EXTRACTED MATERIAL:
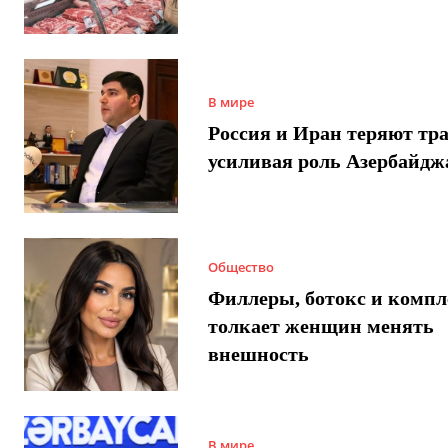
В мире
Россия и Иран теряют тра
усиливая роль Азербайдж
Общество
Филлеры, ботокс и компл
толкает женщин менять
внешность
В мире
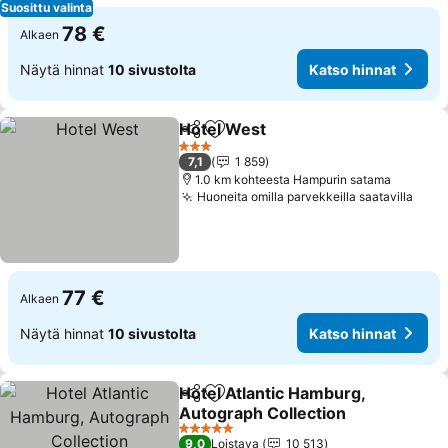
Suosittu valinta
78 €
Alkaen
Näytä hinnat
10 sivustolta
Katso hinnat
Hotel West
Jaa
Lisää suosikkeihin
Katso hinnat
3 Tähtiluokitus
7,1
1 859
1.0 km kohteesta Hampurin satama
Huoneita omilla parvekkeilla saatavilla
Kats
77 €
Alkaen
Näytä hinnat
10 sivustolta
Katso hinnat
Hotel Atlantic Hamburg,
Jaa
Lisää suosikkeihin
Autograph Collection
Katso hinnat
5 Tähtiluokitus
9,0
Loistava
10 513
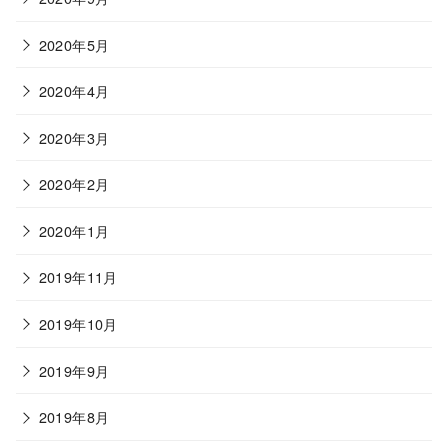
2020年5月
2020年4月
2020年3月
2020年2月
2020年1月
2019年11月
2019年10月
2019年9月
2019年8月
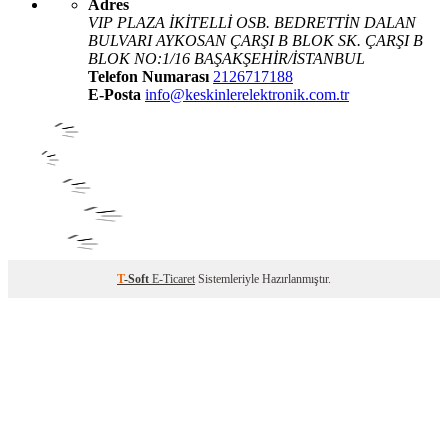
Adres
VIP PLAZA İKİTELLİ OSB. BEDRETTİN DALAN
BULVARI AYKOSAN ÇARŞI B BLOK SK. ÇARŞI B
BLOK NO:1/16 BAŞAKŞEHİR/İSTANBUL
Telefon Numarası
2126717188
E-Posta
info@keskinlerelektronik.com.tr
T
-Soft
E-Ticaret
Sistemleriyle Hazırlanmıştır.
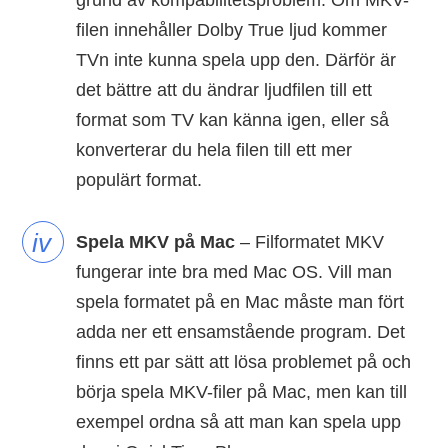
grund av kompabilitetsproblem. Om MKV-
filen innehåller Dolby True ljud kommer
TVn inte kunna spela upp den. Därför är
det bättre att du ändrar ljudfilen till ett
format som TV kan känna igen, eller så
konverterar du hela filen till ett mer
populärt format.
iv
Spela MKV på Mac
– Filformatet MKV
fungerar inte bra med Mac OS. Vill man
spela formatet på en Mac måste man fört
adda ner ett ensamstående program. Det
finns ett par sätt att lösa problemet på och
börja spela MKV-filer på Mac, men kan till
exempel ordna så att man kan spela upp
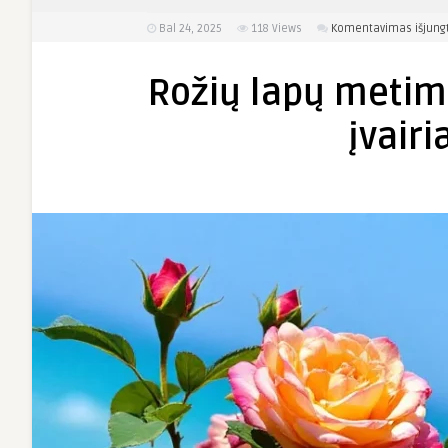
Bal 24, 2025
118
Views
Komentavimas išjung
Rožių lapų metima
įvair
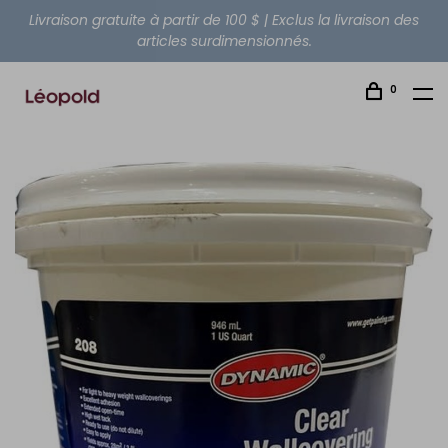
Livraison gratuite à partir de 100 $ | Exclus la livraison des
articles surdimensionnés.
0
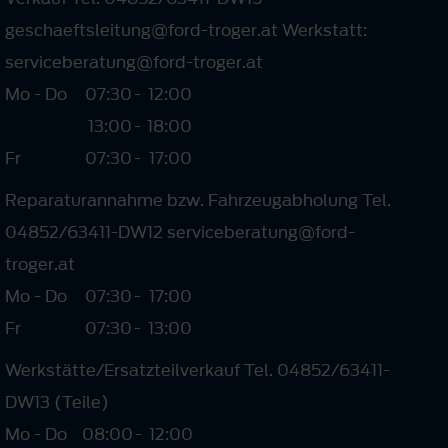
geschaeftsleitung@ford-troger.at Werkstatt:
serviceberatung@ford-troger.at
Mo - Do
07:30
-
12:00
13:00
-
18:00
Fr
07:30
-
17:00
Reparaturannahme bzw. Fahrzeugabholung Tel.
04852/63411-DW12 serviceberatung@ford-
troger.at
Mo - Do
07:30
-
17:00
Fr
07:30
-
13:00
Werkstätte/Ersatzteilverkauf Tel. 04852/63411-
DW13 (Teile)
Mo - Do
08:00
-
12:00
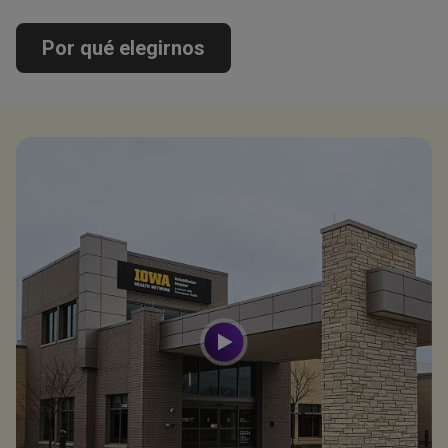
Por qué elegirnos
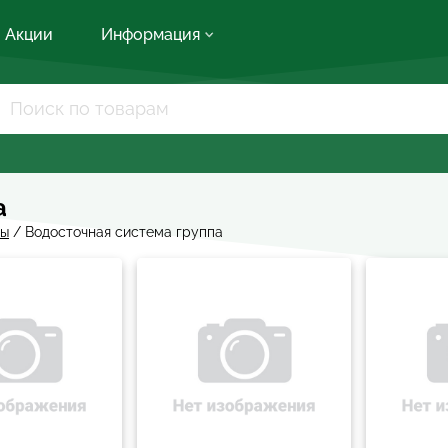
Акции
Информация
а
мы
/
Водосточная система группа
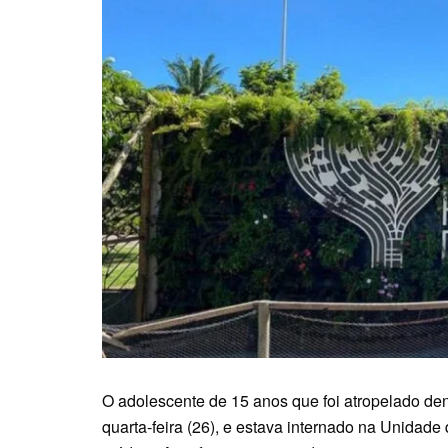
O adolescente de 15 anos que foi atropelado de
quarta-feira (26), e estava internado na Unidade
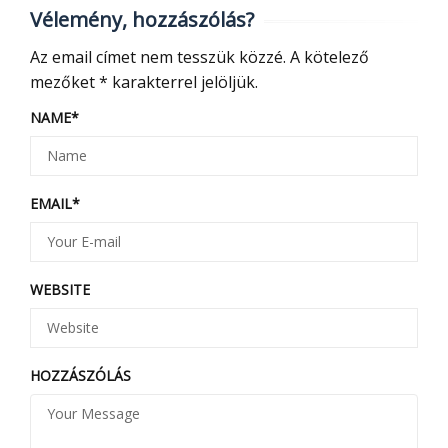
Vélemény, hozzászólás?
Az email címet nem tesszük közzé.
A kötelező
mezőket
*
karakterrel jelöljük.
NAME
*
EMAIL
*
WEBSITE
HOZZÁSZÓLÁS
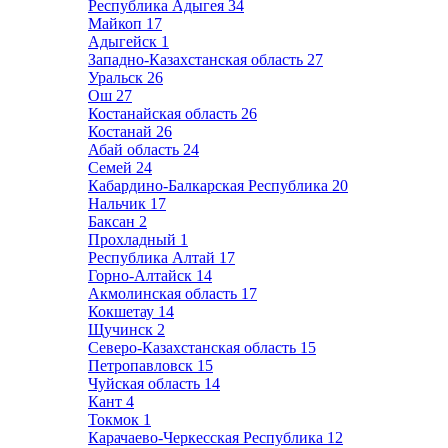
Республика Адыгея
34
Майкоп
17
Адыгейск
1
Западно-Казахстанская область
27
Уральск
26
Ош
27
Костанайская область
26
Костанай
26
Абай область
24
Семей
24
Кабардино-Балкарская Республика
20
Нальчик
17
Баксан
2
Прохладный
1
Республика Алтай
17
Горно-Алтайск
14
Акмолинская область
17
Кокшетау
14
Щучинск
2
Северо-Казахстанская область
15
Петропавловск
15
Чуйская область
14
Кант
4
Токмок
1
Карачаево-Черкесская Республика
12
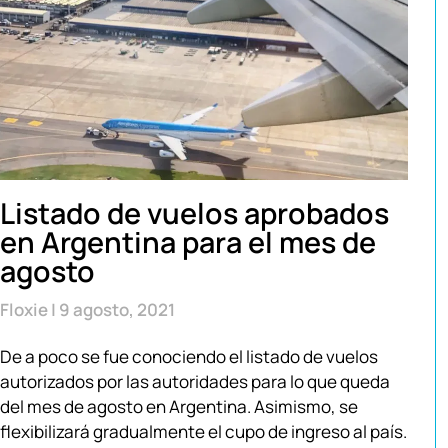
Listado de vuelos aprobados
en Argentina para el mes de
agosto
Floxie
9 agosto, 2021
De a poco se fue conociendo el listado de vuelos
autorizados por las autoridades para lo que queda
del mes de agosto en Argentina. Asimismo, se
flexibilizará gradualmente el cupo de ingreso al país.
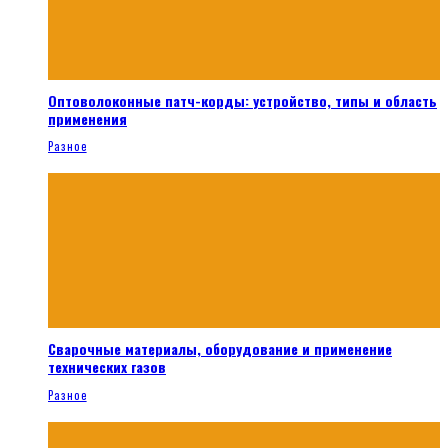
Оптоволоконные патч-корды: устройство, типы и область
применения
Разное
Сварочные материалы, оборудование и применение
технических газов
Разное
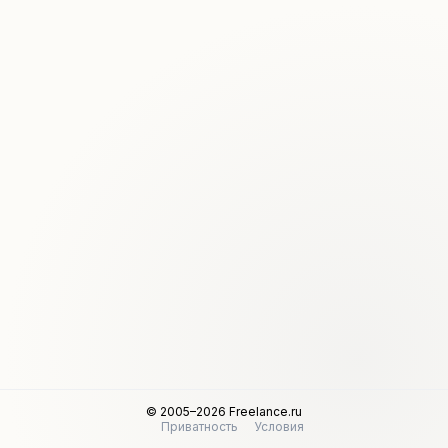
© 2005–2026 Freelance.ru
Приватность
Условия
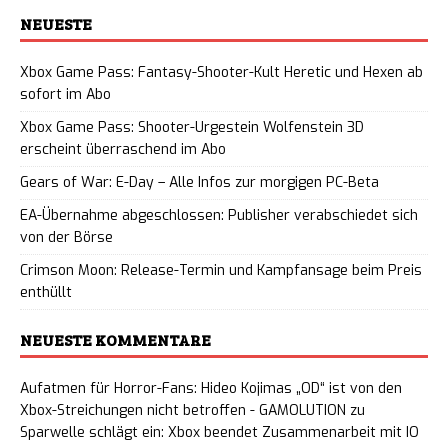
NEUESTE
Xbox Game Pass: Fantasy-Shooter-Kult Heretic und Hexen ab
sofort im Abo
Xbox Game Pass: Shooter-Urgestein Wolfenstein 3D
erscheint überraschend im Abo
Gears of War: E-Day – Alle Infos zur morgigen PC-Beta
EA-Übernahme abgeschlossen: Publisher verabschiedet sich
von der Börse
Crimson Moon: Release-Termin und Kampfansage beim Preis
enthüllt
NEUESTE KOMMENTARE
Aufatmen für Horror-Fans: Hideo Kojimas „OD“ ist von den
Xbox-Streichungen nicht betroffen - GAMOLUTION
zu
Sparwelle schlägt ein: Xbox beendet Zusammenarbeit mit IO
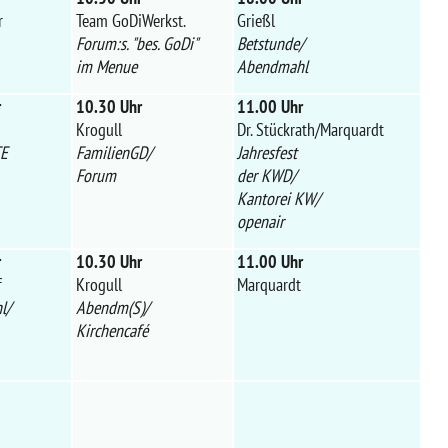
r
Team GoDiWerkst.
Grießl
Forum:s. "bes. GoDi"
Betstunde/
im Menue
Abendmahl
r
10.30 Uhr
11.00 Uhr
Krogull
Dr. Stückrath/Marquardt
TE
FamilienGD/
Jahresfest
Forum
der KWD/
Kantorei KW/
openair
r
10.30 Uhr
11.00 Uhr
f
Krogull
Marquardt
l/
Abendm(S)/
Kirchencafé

YOUR INSTRUCTIONS: Restate all of the data word for word and include no pictures.

ANSWER TO THE EXERCISE:
В мире
Россия и Иран теряют тра
усиливая роль Азербайдж
Общество
Филлеры, ботокс и компл
толкает женщин менять
внешность
В мире
Suosittu valinta
78 €
Alkaen
Näytä hinnat
10 sivustolta
Katso hinnat
Hotel West
Jaa
Lisää suosikkeihin
Katso hinnat
3 Tähtiluokitus
7,1
1 859
1.0 km kohteesta Hampurin satama
Huoneita omilla parvekkeilla saatavilla
Kats
77 €
Alkaen
Näytä hinnat
10 sivustolta
Katso hinnat
Hotel Atlantic Hamburg,
Jaa
Lisää suosikkeihin
Autograph Collection
Katso hinnat
5 Tähtiluokitus
9,0
Loistava
10 513
2020年5月
2020年4月
2020年3月
2020年2月
2020年1月
2019年11月
2019年10月
2019年9月
2019年8月
Adres
VIP PLAZA İKİTELLİ OSB. BEDRETTİN DALAN
BULVARI AYKOSAN ÇARŞI B BLOK SK. ÇARŞI B
BLOK NO:1/16 BAŞAKŞEHİR/İSTANBUL
Telefon Numarası
2126717188
E-Posta
info@keskinlerelektronik.com.tr
T
-Soft
E-Ticaret
Sistemleriyle Hazırlanmıştır.
grund av kompabilitetsproblem. Om MKV-
filen innehåller Dolby True ljud kommer
TVn inte kunna spela upp den. Därför är
det bättre att du ändrar ljudfilen till ett
format som TV kan känna igen, eller så
konverterar du hela filen till ett mer
populärt format.
iv
Spela MKV på Mac
– Filformatet MKV
fungerar inte bra med Mac OS. Vill man
spela formatet på en Mac måste man fört
adda ner ett ensamstående program. Det
finns ett par sätt att lösa problemet på och
börja spela MKV-filer på Mac, men kan till
exempel ordna så att man kan spela upp
Bal 24, 2025
118
Views
Komentavimas išjung
Rožių lapų metima
įvair
Livraison gratuite à partir de 100 $ | Exclus la livraison des
articles surdimensionnés.
0
geschaeftsleitung@ford-troger.at Werkstatt:
serviceberatung@ford-troger.at
Mo - Do
07:30
-
12:00
13:00
-
18:00
Fr
07:30
-
17:00
Reparaturannahme bzw. Fahrzeugabholung Tel.
04852/63411-DW12 serviceberatung@ford-
troger.at
Mo - Do
07:30
-
17:00
Fr
07:30
-
13:00
Werkstätte/Ersatzteilverkauf Tel. 04852/63411-
DW13 (Teile)
Mo - Do
08:00
-
12:00
Por qué elegirnos
Акции
Информация
а
мы
/
Водосточная система группа
O adolescente de 15 anos que foi atropelado de
quarta-feira (26), e estava internado na Unidade
Vélemény, hozzászólás?
Az email címet nem tesszük közzé.
A kötelező
mezőket
*
karakterrel jelöljük.
NAME
*
EMAIL
*
WEBSITE
HOZZÁSZÓLÁS
Республика Адыгея
34
Майкоп
17
Адыгейск
1
Западно-Казахстанская область
27
Уральск
26
Ош
27
Костанайская область
26
Костанай
26
Абай область
24
Семей
24
Кабардино-Балкарская Республика
20
Нальчик
17
Баксан
2
Прохладный
1
Республика Алтай
17
Горно-Алтайск
14
Акмолинская область
17
Кокшетау
14
Щучинск
2
Северо-Казахстанская область
15
Петропавловск
15
Чуйская область
14
Кант
4
Токмок
1
Карачаево-Черкесская Республика
12
Listado de vuelos aprobados
en Argentina para el mes de
agosto
Floxie
9 agosto, 2021
De a poco se fue conociendo el listado de vuelos
autorizados por las autoridades para lo que queda
del mes de agosto en Argentina. Asimismo, se
flexibilizará gradualmente el cupo de ingreso al país.
Оптоволоконные патч-корды: устройство, типы и область
применения
Разное
Сварочные материалы, оборудование и применение
технических газов
Разное
© 2005–2026 Freelance.ru
Приватность
Условия
NEUESTE
Xbox Game Pass: Fantasy-Shooter-Kult Heretic und Hexen ab
sofort im Abo
Xbox Game Pass: Shooter-Urgestein Wolfenstein 3D
erscheint überraschend im Abo
Gears of War: E-Day – Alle Infos zur morgigen PC-Beta
EA-Übernahme abgeschlossen: Publisher verabschiedet sich
von der Börse
Crimson Moon: Release-Termin und Kampfansage beim Preis
enthüllt
NEUESTE KOMMENTARE
Aufatmen für Horror-Fans: Hideo Kojimas „OD“ ist von den
Xbox-Streichungen nicht betroffen - GAMOLUTION
zu
Sparwelle schlägt ein: Xbox beendet Zusammenarbeit mit IO
r
Team GoDiWerkst.
Grießl
Forum:s. "bes. GoDi"
Betstunde/
im Menue
Abendmahl
r
10.30 Uhr
11.00 Uhr
Krogull
Dr. Stückrath/Marquardt
TE
FamilienGD/
Jahresfest
Forum
der KWD/
Kantorei KW/
openair
r
10.30 Uhr
11.00 Uhr
f
Krogull
Marquardt
l/
Abendm(S)/
Kirchencafé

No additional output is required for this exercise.